Le fait que mes deux enfants ont des besoins spéciaux ajoute à la difficulté. et . Mon mari souffre de dépression et d'anxiété, ce qui aggrave toutes les interactions difficiles avec les enfants. Je ne sais pas quand la dernière fois que nous avons eu une sortie, même chez Walmart, cela n’a pas abouti à des cris ni à des larmes ni aux ordres de «Va dans ta chambre!» À la seconde où nous entrons dans la porte. Nous ne sommes pas allés au cinéma. Nous n’allons pas chiner. C'était il y a plus de huit ans.

J’ai passé des heures au téléphone avec les enseignants et les directeurs à parler du comportement de mes enfants à l’école. J’ai passé des heures dans les cabinets de médecin et dans les salles d’urgence pour des maladies et des médicaments. J'ai raté tellement d'opportunités parce que j'ai des enfants. Mais dès que je mentionne que je me noie dans ma maternité, je suis immédiatement honteux.

"Ils ne sont jeunes qu'une fois."

"Vous avez juste besoin de les embrasser."

"Vous devez juste avoir plus de patience."

"Vous pouvez avoir des vacances quand ils sont plus âgés."

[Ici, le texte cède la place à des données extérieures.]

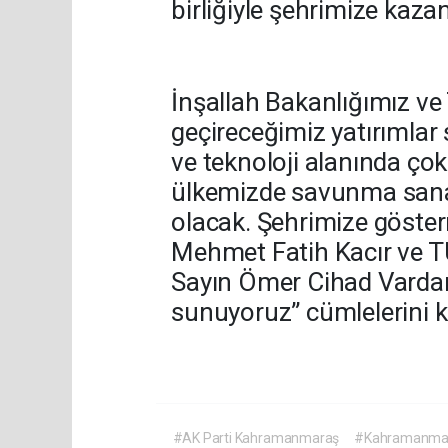
birliğiyle şehrimize kaza
İnşallah Bakanlığımız ve
geçireceğimiz yatırımla
ve teknoloji alanında çok
ülkemizde savunma sanayi
olacak. Şehrimize göster
Mehmet Fatih Kacır ve 
Sayın Ömer Cihad Vardan’
sunuyoruz” cümlelerini k
#AK Parti Kahramanmaraş
#Kahramanma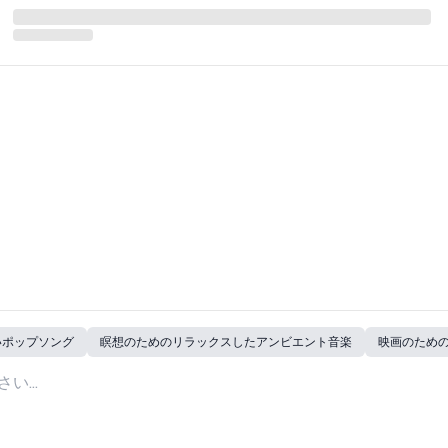
いポップソング
瞑想のためのリラックスしたアンビエント音楽
映画のため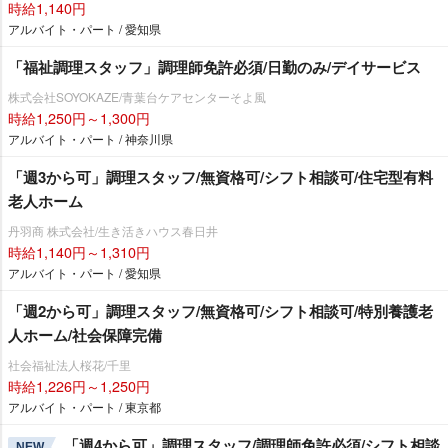
時給1,140円
アルバイト・パート / 愛知県
「福祉調理スタッフ」調理師免許必須/日勤のみ/デイサービス
株式会社SOYOKAZE/青葉台ケアセンターそよ風
時給1,250円～1,300円
アルバイト・パート / 神奈川県
「週3から可」調理スタッフ/無資格可/シフト相談可/住宅型有料
老人ホーム
丹羽商 株式会社/生き活きハウス春日井
時給1,140円～1,310円
アルバイト・パート / 愛知県
「週2から可」調理スタッフ/無資格可/シフト相談可/特別養護老
人ホーム/社会保障完備
社会福祉法人桜花/千里
時給1,226円～1,250円
アルバイト・パート / 東京都
「週4から可」調理スタッフ/調理師免許必須/シフト相談
NEW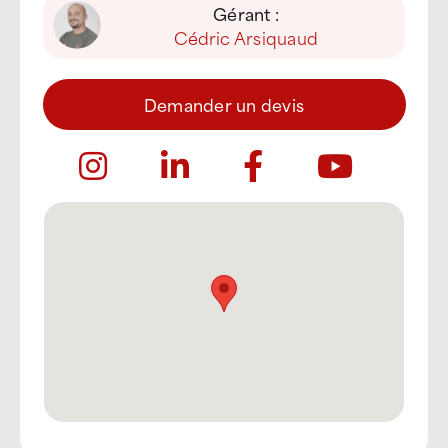
Gérant :
Cédric Arsiquaud
Demander un devis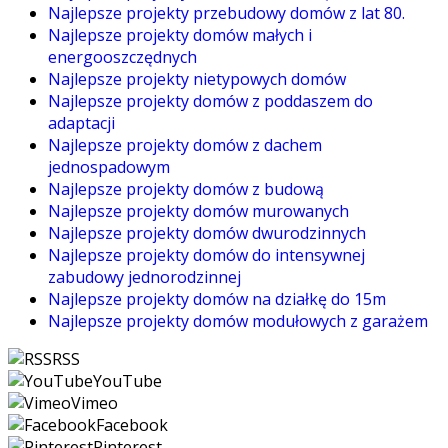
Najlepsze projekty przebudowy domów z lat 80.
Najlepsze projekty domów małych i
energooszczędnych
Najlepsze projekty nietypowych domów
Najlepsze projekty domów z poddaszem do
adaptacji
Najlepsze projekty domów z dachem
jednospadowym
Najlepsze projekty domów z budową
Najlepsze projekty domów murowanych
Najlepsze projekty domów dwurodzinnych
Najlepsze projekty domów do intensywnej
zabudowy jednorodzinnej
Najlepsze projekty domów na działkę do 15m
Najlepsze projekty domów modułowych z garażem
RSS
YouTube
Vimeo
Facebook
Pinterest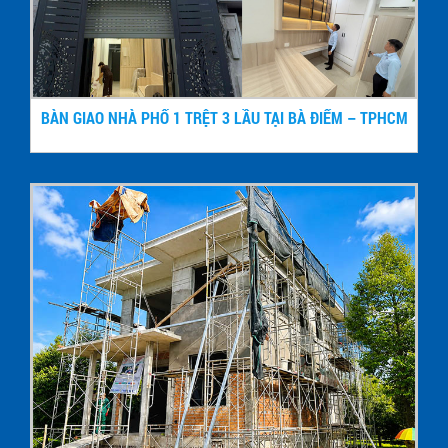
BÀN GIAO NHÀ PHỐ 1 TRỆT 3 LẦU TẠI BÀ ĐIỂM – TPHCM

J'ai eu des enfants jeunes. Je me suis marié jeune. J'ai raté mes 20 ans parce que j'étais mariée et / ou enceinte. Je n’ai jamais voyagé hors du pays. Je n’ai pas terminé mon baccalauréat avant d’avoir plus de 30 ans. Et il n’ya pas un jour qui passe sans que je ne sois assis sur le tabouret de ma cuisine, regardant par la fenêtre, me demandant ce qu’il aurait pu être.

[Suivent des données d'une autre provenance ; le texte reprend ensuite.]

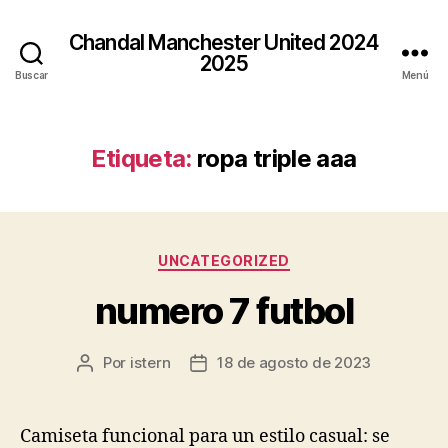
Chandal Manchester United 2024
2025
Buscar
Menú
Etiqueta:
ropa triple aaa
Categorías
UNCATEGORIZED
numero 7 futbol
Por
istern
18 de agosto de 2023
Autor
Fecha
de
de
la
la
entrada
entrada
Camiseta funcional para un estilo casual: se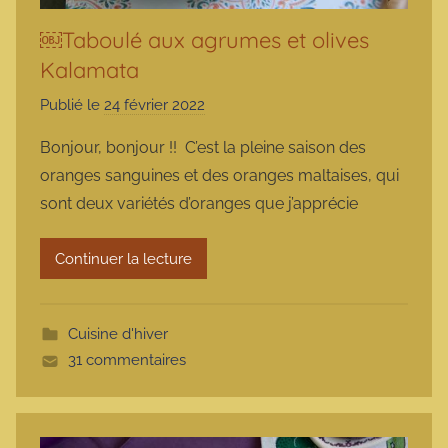
￼Taboulé aux agrumes et olives
Kalamata
Publié le
24 février 2022
p
a
Bonjour, bonjour !! C’est la pleine saison des
r
oranges sanguines et des oranges maltaises, qui
m
sont deux variétés d’oranges que j’apprécie
a
r
Continuer la lecture
m
o
t
Cuisine d'hiver
t
31 commentaires
e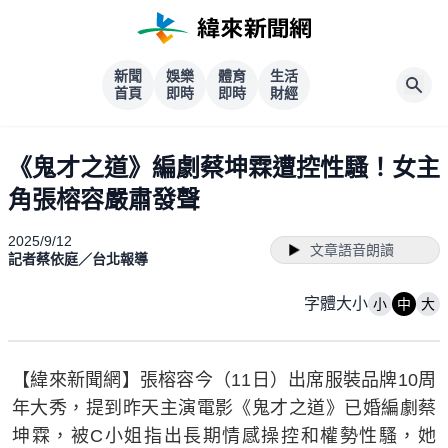
新聞
娛樂
體育
生活
首頁
即時
即時
財經
《鬼才之道》編劇蔡坤霖遭控性騷！女主
角張榕容嚴肅發聲
2025/9/12
文章語音朗讀
記者蔡依庭／台北報導
字體大小
小
中
大
【緯來新聞網】張榕容今（11日）出席服裝品牌10周
年大秀，提到昨天主演電影《鬼才之道》已婚編劇蔡
坤霖，被C小姐指出長期情感操控和權勢性騷，她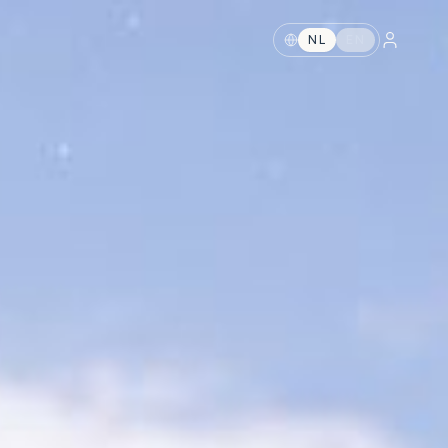
NL
EN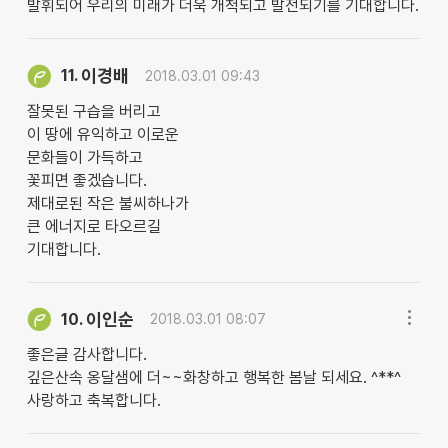
발휘되어 우리의 미래가 더욱 개척되고 발전되기를 기대합니다.
이경배
11.
2018.03.01 09:43
잘못된 구습을 버리고
이 땅에 유익하고 이로운
문화들이 가득하고
꽃피면 좋겠습니다.
제대로된 작은 불씨하나가
큰 에너지로 타오르길
기대합니다.
이인순
10.
2018.03.01 08:07
좋은글 감사합니다.
깊은산속 옹달샘에 더~~화창하고 행복한 봄날 되세요. ^**^
사랑하고 축복합니다.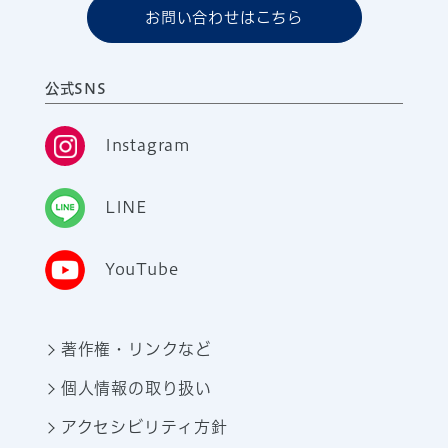
お問い合わせはこちら
公式SNS
Instagram
LINE
YouTube
著作権・リンクなど
個人情報の取り扱い
アクセシビリティ方針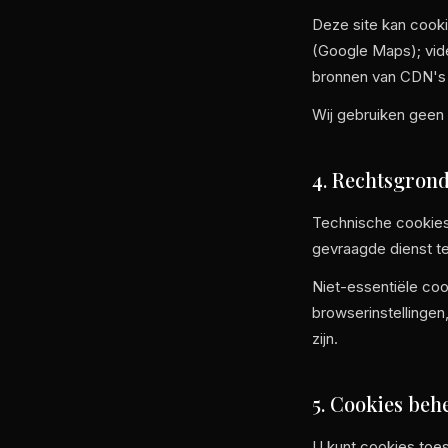
Deze site kan cooki
(Google Maps); vide
bronnen van CDN's 
Wij gebruiken geen
4. Rechtsgron
Technische cookies
gevraagde dienst te
Niet-essentiële coo
browserinstellinge
zijn.
5. Cookies beh
U kunt cookies toes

Maman, vous pouvez regretter vos enfants. Personne ne nous a dit que nous pourrions regretter de les avoir, mais simplement que nous regretterions ne pas les avoir. Ils nous ont fait honte dans la maternité. La société s'attend à ce que les femmes soient nourricières et maternelles, désintéressées et ne pensent jamais à elles-mêmes avant leurs enfants ou leur partenaire. Nous devons changer ce récit. Nous devons faire savoir aux femmes qu'elles peuvent être heureuses sans être une mère. Carrières, loisirs, amis, partenaires, animaux de compagnie… toutes ces choses peuvent être épanouissantes et rendre la vie heureuse.

Les enfants ne sont pas le summum de l’existence d’une femme.

J'aime mes enfants. Je les aime parce que je suis une mère et je les ai maintenant. Mais si je pouvais y retourner, je ne les aurais pas.

Nous sommes des mères effrayantes, des millions de femmes uniques, unies par la maternité. Nous sommes effrayants et nous sommes fiers. Mais les mères effrayantes sont plus que «juste» des mères; nous sommes partenaires (et ex-partenaires) filles, soeurs, amis… et nous avons besoin d'un espace pour parler de choses autres que les enfants. Alors consultez nos . Et si vos enfants n’ont plus de couches ni de garderies, notre est là pour aider les parents à survivre à l’adolescence et à l’adolescence (le plus effrayant de tous.)